There were 721 medical education events sponsored during the six month period at a total costs of $5.96 million covered by the report, compared to spending of $5.63 million on 804 events in the same period a year previously.
The total hours of education supported by industry sponsorship declined from 6253 hours to 4934 hours.
The number of healthcare professional attendances at industry sponsored events fell from 165,455 to 148,810.
The pandemic forced most medical meetings to be transformed into virtual meetings and a recent pharmaceutical industry survey showed that most companies expected a significant level of virtual engagement with healthcare professional to be maintained in future.
Genomic oncology program gets $185 million funding
Funded by a mix of government and industry sources the Precision Oncology Screening Platform Enabling Clinical Trials (PrOSPeCT) project aims to open up new genomic-based treatment paths for Australians with rare and difficult to treat cancers, its backers say.
According to researchers at the Garvan Institute, the public-private project will provide genomic screening through national adult and paediatric oncology networks, collect comprehensive clinical, pathologic, treatment and outcomes data on all patients, and function as a coordinating and enabling platform to increase collaboration between businesses that operate in the clinical trials and research ecosystem.

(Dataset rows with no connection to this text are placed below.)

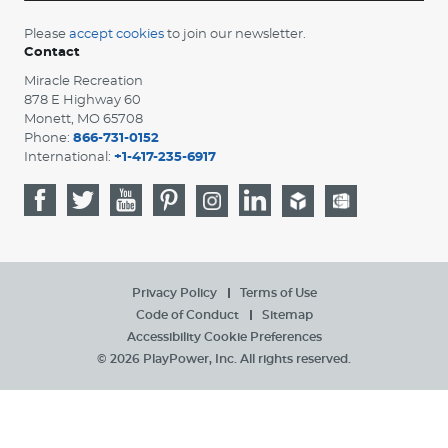
Please
accept cookies
to join our newsletter.
Contact
Miracle Recreation
878 E Highway 60
Monett, MO 65708
Phone:
866-731-0152
International:
+1-417-235-6917
Privacy Policy
Terms of Use
Code of Conduct
Sitemap
Accessibility
Cookie Preferences
© 2026 PlayPower, Inc. All rights reserved.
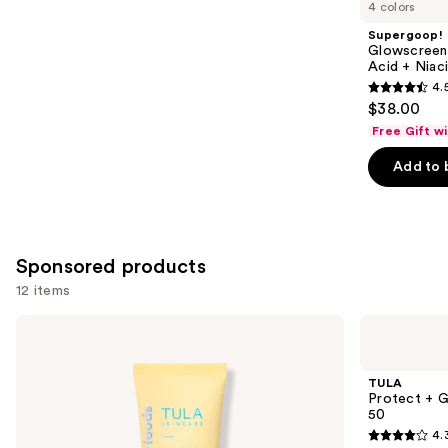
you
4 colors
Product
Supergoop!
Carousel
Glowscreen 
Acid + Niac
4.
4.5
$38.00
out
Free Gift w
of
Add to 
5
stars
;
3776
Sponsored products
reviews
12 items
Use
TULA
TULA
Protect
Protect
previous
+
+ Go
and
Glow
Dewy
TULA
Daily
Glow
next
Protect + 
Sunscreen
Sunscreen
50
buttons
Gel
Stick
4.
Broad
SPF
4.3
to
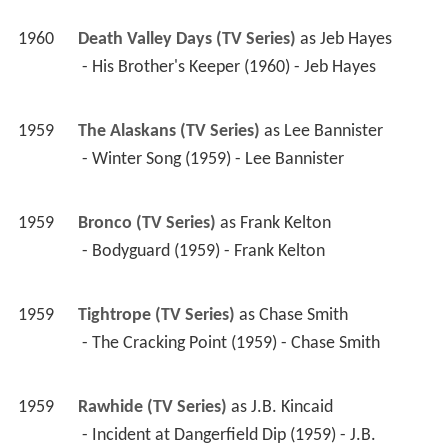
1960
Death Valley Days (TV Series)
 as 
Jeb Hayes
 - His Brother's Keeper (1960) - Jeb Hayes 
1959
The Alaskans (TV Series)
 as 
Lee Bannister
 - Winter Song (1959) - Lee Bannister 
1959
Bronco (TV Series)
 as 
Frank Kelton
 - Bodyguard (1959) - Frank Kelton 
1959
Tightrope (TV Series)
 as 
Chase Smith
 - The Cracking Point (1959) - Chase Smith 
1959
Rawhide (TV Series)
 as 
J.B. Kincaid
 - Incident at Dangerfield Dip (1959) - J.B. 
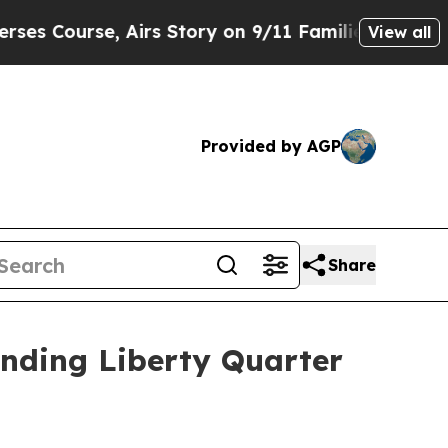
urse, Airs Story on 9/11 Families Supporting M
View all
Provided by AGP
Share
anding Liberty Quarter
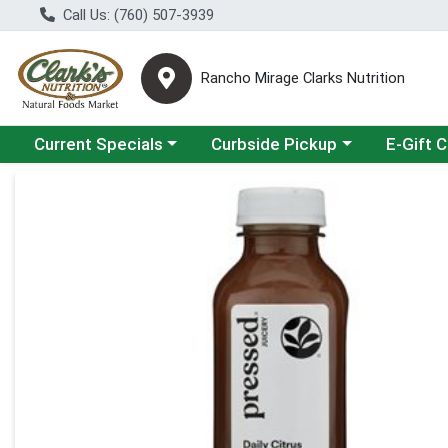
Call Us: (760) 507-3939
Rancho Mirage Clarks Nutrition
Choose a category menu
Choose a category menu
Current Specials
Curbside Pickup
E-Gift 
Product Details Page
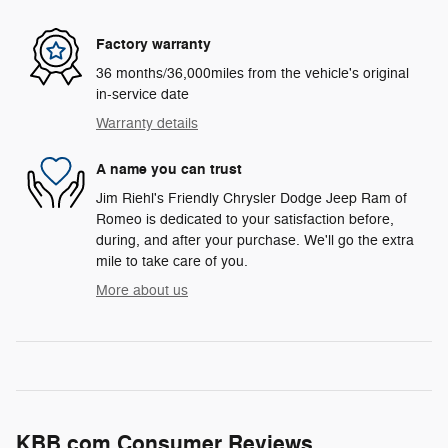
Factory warranty
36 months/36,000miles from the vehicle's original
in-service date
Warranty details
A name you can trust
Jim Riehl's Friendly Chrysler Dodge Jeep Ram of
Romeo is dedicated to your satisfaction before,
during, and after your purchase. We'll go the extra
mile to take care of you.
More about us
KBB.com Consumer Reviews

“Through PrOSPeCT, we will fast-track the development, manufacturing and use of precision, personalised cancer treatments, changing lives, creating jobs and building Australia’s sovereign capability in drug development,” said Professor David Thomas, head of Genomic Cancer Medicine at the Garvan Institute and CEO of the Australian Genomic Cancer Medicine Centre (Omico), the not-for-profit company leading the project.
The $62 million funding from the government is being supplemented with funding from partners including Roche Australia, Children’s Cancer Institute Australia (CCI) and The Minderoo Foundation.